Data Submission Tracker Deployment Guide

The Data Submission Tracker (DST) is a web-based tool for following the progress of Data Submissions through the NHLBI BioData Catalyst Data Management Core ingest pipeline, allowing self-service data submission and tracking. The tool is designed to be deployed on a cloud platform, such as Google Cloud Platform (GCP) or Amazon Web Services (AWS), and is built using the Django web framework in Docker containers with a PostgreSQL database.

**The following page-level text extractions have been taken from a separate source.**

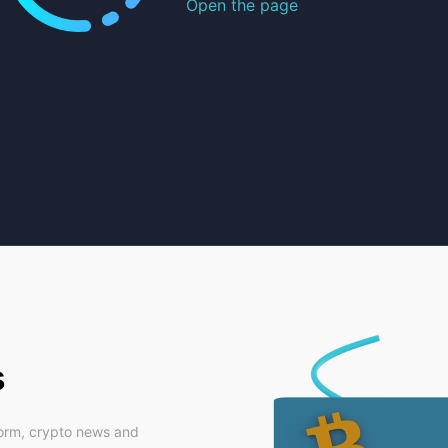
Open the page
s
form, crypto news and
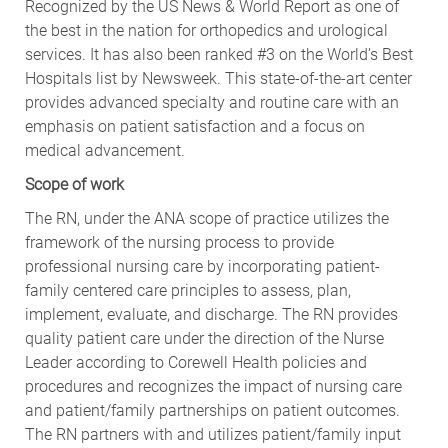
Recognized by the US News & World Report as one of
the best in the nation for orthopedics and urological
services. It has also been ranked #3 on the World’s Best
Hospitals list by Newsweek. This state-of-the-art center
provides advanced specialty and routine care with an
emphasis on patient satisfaction and a focus on
medical advancement.
Scope of work
The RN, under the ANA scope of practice utilizes the
framework of the nursing process to provide
professional nursing care by incorporating patient-
family centered care principles to assess, plan,
implement, evaluate, and discharge. The RN provides
quality patient care under the direction of the Nurse
Leader according to Corewell Health policies and
procedures and recognizes the impact of nursing care
and patient/family partnerships on patient outcomes.
The RN partners with and utilizes patient/family input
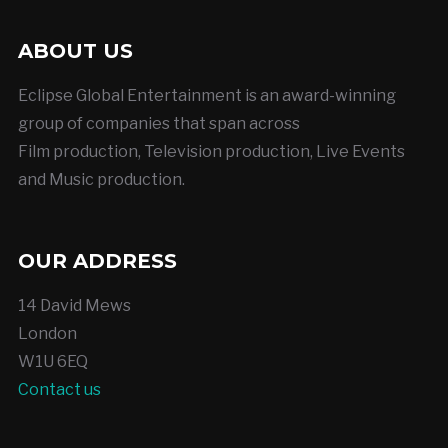
ABOUT US
Eclipse Global Entertainment is an award-winning
group of companies that span across
Film production, Television production, Live Events
and Music production.
OUR ADDRESS
14 David Mews
London
W1U 6EQ
Contact us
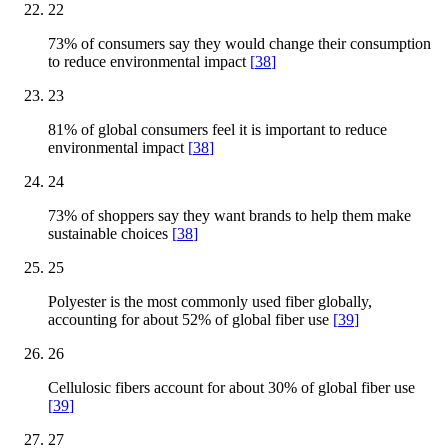
22
73% of consumers say they would change their consumption
to reduce environmental impact
[
38
]
23
81% of global consumers feel it is important to reduce
environmental impact
[
38
]
24
73% of shoppers say they want brands to help them make
sustainable choices
[
38
]
25
Polyester is the most commonly used fiber globally,
accounting for about 52% of global fiber use
[
39
]
26
Cellulosic fibers account for about 30% of global fiber use
[
39
]
27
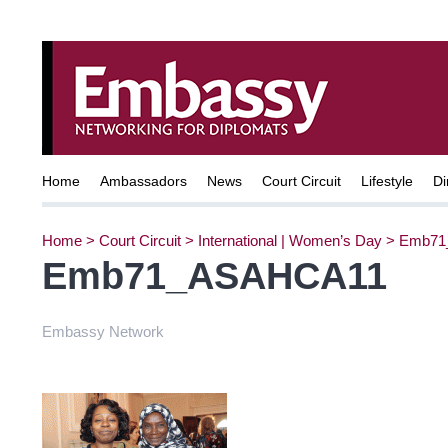
Home
Ambassadors
News
Court Circuit
Lifestyle
Di
Home
>
Court Circuit
>
International | Women’s Day
>
Emb71
Emb71_ASAHCA11
Embassy Network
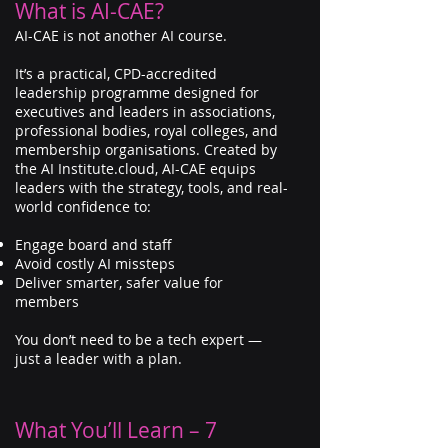
What is AI-CAE?
AI-CAE is not another AI course.
It’s a practical, CPD-accredited
leadership programme designed for
executives and leaders in associations,
professional bodies, royal colleges, and
membership organisations. Created by
the AI Institute.cloud, AI-CAE equips
leaders with the strategy, tools, and real-
world confidence to:
Engage board and staff
Avoid costly AI missteps
Deliver smarter, safer value for
members
You don’t need to be a tech expert —
just a leader with a plan.
What You’ll Learn – 7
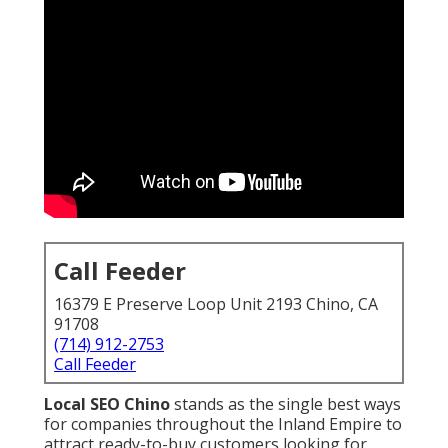
Call Feeder
16379 E Preserve Loop Unit 2193 Chino, CA
91708
(714) 912-2753
Call Feeder
Local SEO Chino
stands as the single best ways
for companies throughout the Inland Empire to
attract ready-to-buy customers looking for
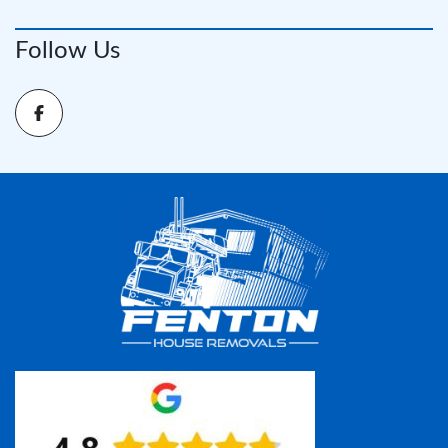
Follow Us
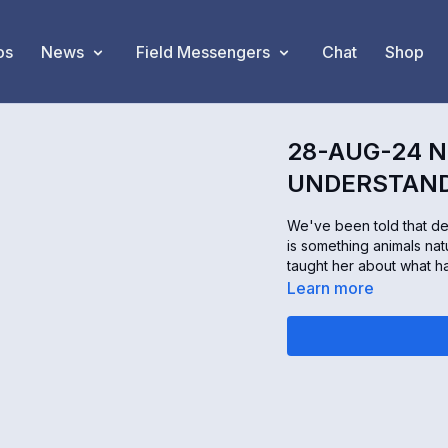
os
News
Field Messengers
Chat
Shop
28-AUG-24 N
UNDERSTAND
We've been told that dea
is something animals nat
taught her about what h
Learn more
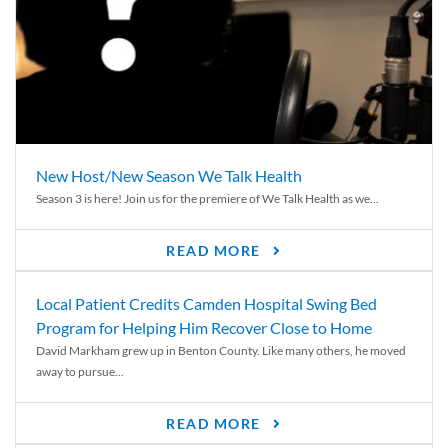
New Host/New Season We Talk Health
Season 3 is here! Join us for the premiere of We Talk Health as we...
READ MORE
Local Patient Credits Camden Hospital Swing Bed
Program for Helping Him Recover Close to Home
David Markham grew up in Benton County. Like many others, he moved
away to pursue...
READ MORE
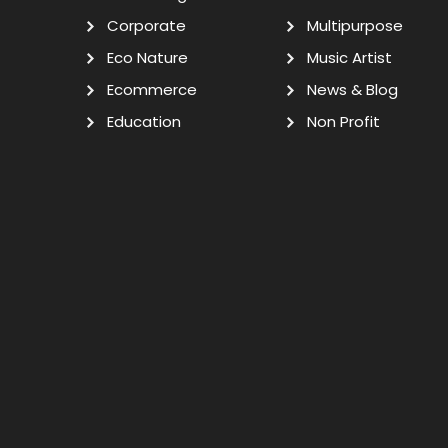
Corporate
Multipurpose
Eco Nature
Music Artist
Ecommerce
News & Blog
Education
Non Profit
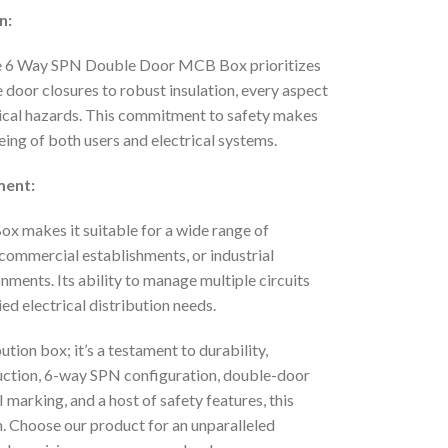
n:
nd the 6 Way SPN Double Door MCB Box prioritizes
 door closures to robust insulation, every aspect
rical hazards. This commitment to safety makes
ing of both users and electrical systems.
ment:
x makes it suitable for a wide range of
, commercial establishments, or industrial
ronments. Its ability to manage multiple circuits
ried electrical distribution needs.
ion box; it’s a testament to durability,
truction, 6-way SPN configuration, double-door
I marking, and a host of safety features, this
n. Choose our product for an unparalleled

This guide will walk you through the deployment process for the Data Submission Tracker, including setting up the necessary environment variables, deploying the Django server, and configuring the database. Currently, the tool is deployed to an AWS EC2 instance; we will document the steps for deploying to AWS. If other cloud platforms are used we will need to modify this guide to reflect the changes.

Getting started

See the CONTRIBUTING.md file for information on how to set up the repository for development and install the prerequisites.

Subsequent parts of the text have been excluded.